Stored data

[Start of Attachment]

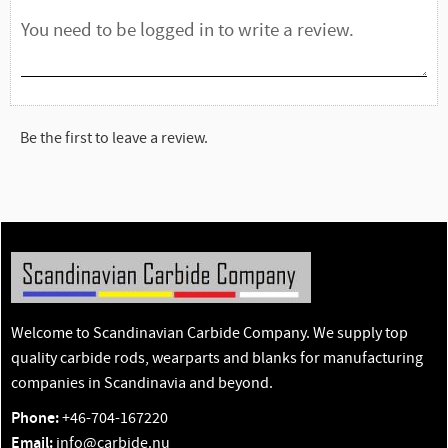
Be the first to leave a review.
Welcome to Scandinavian Carbide Company. We supply top
quality carbide rods, wearparts and blanks for manufacturing
companies in Scandinavia and beyond.
Phone:
+46-704-167220
Email:
info@carbide.nu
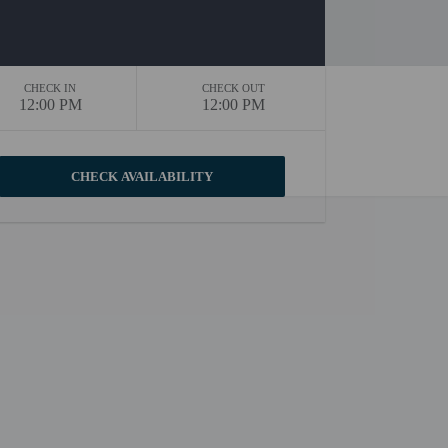
CHECK IN
CHECK OUT
12:00 PM
12:00 PM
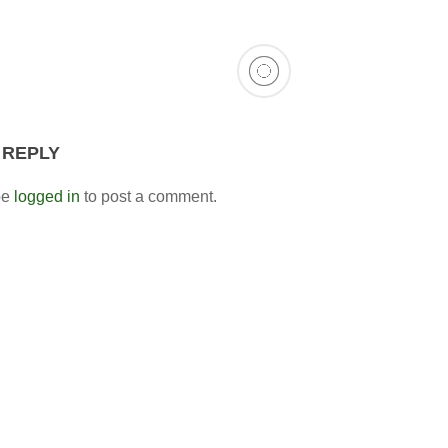
 REPLY
be
logged in
to post a comment.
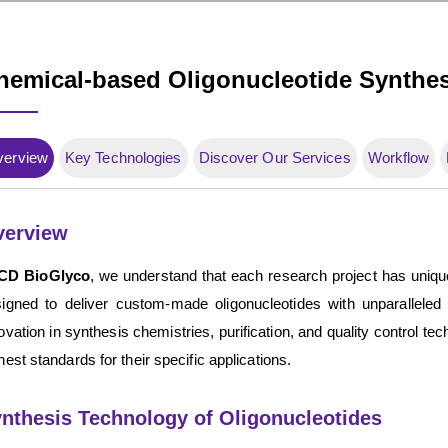
hemical-based Oligonucleotide Synthes
verview
Key Technologies
Discover Our Services
Workflow
verview
CD BioGlyco
, we understand that each research project has uniqu
igned to deliver custom-made oligonucleotides with unparalleled
ovation in synthesis chemistries, purification, and quality control te
hest standards for their specific applications.
nthesis Technology of Oligonucleotides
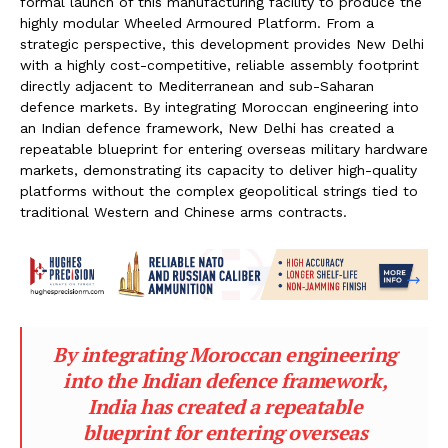
formal launch of this manufacturing facility to produce the
highly modular Wheeled Armoured Platform. From a
strategic perspective, this development provides New Delhi
with a highly cost-competitive, reliable assembly footprint
directly adjacent to Mediterranean and sub-Saharan
defence markets. By integrating Moroccan engineering into
an Indian defence framework, New Delhi has created a
repeatable blueprint for entering overseas military hardware
markets, demonstrating its capacity to deliver high-quality
platforms without the complex geopolitical strings tied to
traditional Western and Chinese arms contracts.
By integrating Moroccan engineering
into the Indian defence framework,
India has created a repeatable
blueprint for entering overseas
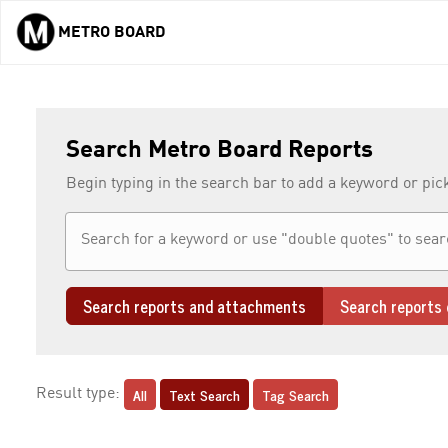
METRO BOARD
Skip to main content
Search Metro Board Reports
Begin typing in the search bar to add a keyword or pic
Search reports and attachments
Search reports 
All
Text Search
Tag Search
Result type:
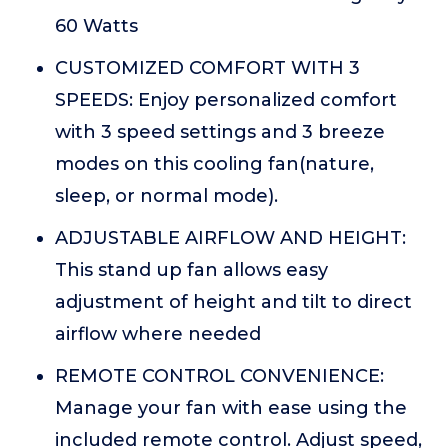
60 Watts
CUSTOMIZED COMFORT WITH 3
SPEEDS: Enjoy personalized comfort
with 3 speed settings and 3 breeze
modes on this cooling fan(nature,
sleep, or normal mode).
ADJUSTABLE AIRFLOW AND HEIGHT:
This stand up fan allows easy
adjustment of height and tilt to direct
airflow where needed
REMOTE CONTROL CONVENIENCE:
Manage your fan with ease using the
included remote control. Adjust speed,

[End of Attachment]

## AIM OF THE TASK:
Excluding the pictures, output every entry above without alteration.

## FINISHED EXERCISE:
Be the first to leave a review.
Welcome to Scandinavian Carbide Company. We supply top
quality carbide rods, wearparts and blanks for manufacturing
companies in Scandinavia and beyond.
Phone:
+46-704-167220
Email:
info@carbide.nu
CHECK IN
CHECK OUT
12:00 PM
12:00 PM
 REPLY
be
logged in
to post a comment.
hemical-based Oligonucleotide Synthes
verview
Key Technologies
Discover Our Services
Workflow
verview
CD BioGlyco
, we understand that each research project has uniqu
igned to deliver custom-made oligonucleotides with unparalleled
ovation in synthesis chemistries, purification, and quality control te
hest standards for their specific applications.
nthesis Technology of Oligonucleotides
formal launch of this manufacturing facility to produce the
highly modular Wheeled Armoured Platform. From a
strategic perspective, this development provides New Delhi
with a highly cost-competitive, reliable assembly footprint
directly adjacent to Mediterranean and sub-Saharan
defence markets. By integrating Moroccan engineering into
an Indian defence framework, New Delhi has created a
repeatable blueprint for entering overseas military hardware
markets, demonstrating its capacity to deliver high-quality
platforms without the complex geopolitical strings tied to
traditional Western and Chinese arms contracts.
By integrating Moroccan engineering
into the Indian defence framework,
India has created a repeatable
blueprint for entering overseas
METRO BOARD
Skip to main content
Search Metro Board Reports
Begin typing in the search bar to add a keyword or pic
Search reports and attachments
Search reports 
All
Text Search
Tag Search
Result type:
60 Watts
CUSTOMIZED COMFORT WITH 3
SPEEDS: Enjoy personalized comfort
with 3 speed settings and 3 breeze
modes on this cooling fan(nature,
sleep, or normal mode).
ADJUSTABLE AIRFLOW AND HEIGHT:
This stand up fan allows easy
adjustment of height and tilt to direct
airflow where needed
REMOTE CONTROL CONVENIENCE:
Manage your fan with ease using the
included remote control. Adjust speed,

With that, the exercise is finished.